Gill regeneration in fish varies inter and intra-specifically. The latter may be associated with myriad factors including capacity of energy metabolism. This study investigated whether mitochondrial respiration capacity influences the degree of gill regeneration, and features of mitochondria in regenerated tissue by feeding fish an experimental diet aimed at modulating mitochondrial efficiency. Fish reared on control and experimental diet were subjected to 50% filament resection on a subset of filaments on the ventral and dorsal regions of the first gill arch. Mitochondrial respiration and citrate synthase activity (CSA) were measured in the resected tips of filaments (week-0) and then in the regenerated tissue at week-20 post-resection. The degree of filament regeneration was measured at week-20 post-resection (week-20). The experimental diet reduced CSA and respiratory control ratio (RCR), and increased proton leak at week-0 which was associated with a 30% reduction in tissue regeneration compared to fish on standard diet.

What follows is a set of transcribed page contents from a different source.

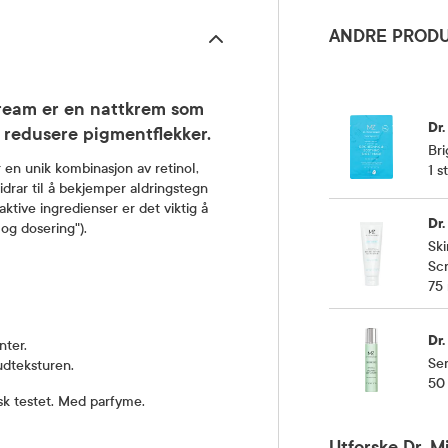
ANDRE PRODU
Cream er en nattkrem som
Dr
å redusere pigmentflekker.
Bri
en unik kombinasjon av retinol,
1 st
idrar til å bekjemper aldringstegn
tive ingredienser er det viktig å
Dr
og dosering").
Ski
Sc
75
Dr
nter.
Sen
udteksturen.
50
isk testet. Med parfyme.
Utforske Dr. 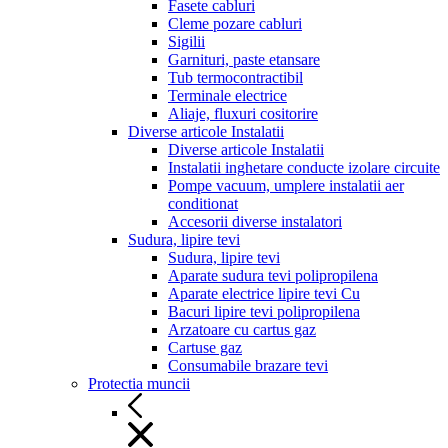
Fasete cabluri
Cleme pozare cabluri
Sigilii
Garnituri, paste etansare
Tub termocontractibil
Terminale electrice
Aliaje, fluxuri cositorire
Diverse articole Instalatii
Diverse articole Instalatii
Instalatii inghetare conducte izolare circuite
Pompe vacuum, umplere instalatii aer
conditionat
Accesorii diverse instalatori
Sudura, lipire tevi
Sudura, lipire tevi
Aparate sudura tevi polipropilena
Aparate electrice lipire tevi Cu
Bacuri lipire tevi polipropilena
Arzatoare cu cartus gaz
Cartuse gaz
Consumabile brazare tevi
Protectia muncii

While CSA increased in the regenerated tissue at week-20, there was a decline in state 3 respiration, proton leak, complex IV activity, and RCR as compared to week-0 irrespective of diet. Overall, mitochondrial respiration efficiency at week-0 was positively correlated with the degree of subsequent gill tissue regeneration. Additionally, state 3 respiration and proton leak at week-20 were positively correlated with tissue regeneration, whereas CSA exhibited a negative relationship. Our results indicate that capacity of mitochondrial respiration may at least partially explain the inter-individual variations in tissue regeneration, but mitochondrial function in the regenerating tissue may be limited.